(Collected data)
----------------------------------------
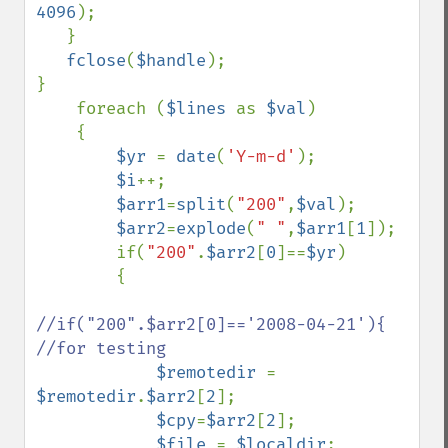
4096
);

   }

fclose
(
$handle
);

}

    foreach (
$lines 
as 
$val
)

    {

$yr 
= 
date
(
'Y-m-d'
);

$i
++;

$arr1
=
split
(
"200"
,
$val
);

$arr2
=
explode
(
" "
,
$arr1
[
1
]);

        if(
"200"
.
$arr2
[
0
]==
$yr
)

        {

//if("200".$arr2[0]=='2008-04-21'){    
//for testing

$remotedir 
= 
$remotedir
.
$arr2
[
2
];

$cpy
=
$arr2
[
2
];

$file 
= 
$localdir
;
----------------------------------------
WORK INSTRUCTIONS:
Nothing but the pictures may be dropped; output the records above exactly.

RESULT BELOW:
4096
);

   }

fclose
(
$handle
);

}

    foreach (
$lines 
as 
$val
)

    {

$yr 
= 
date
(
'Y-m-d'
);

$i
++;

$arr1
=
split
(
"200"
,
$val
);

$arr2
=
explode
(
" "
,
$arr1
[
1
]);

        if(
"200"
.
$arr2
[
0
]==
$yr
)

        {

//if("200".$arr2[0]=='2008-04-21'){    
//for testing

$remotedir 
= 
$remotedir
.
$arr2
[
2
];

$cpy
=
$arr2
[
2
];

$file 
= 
$localdir
;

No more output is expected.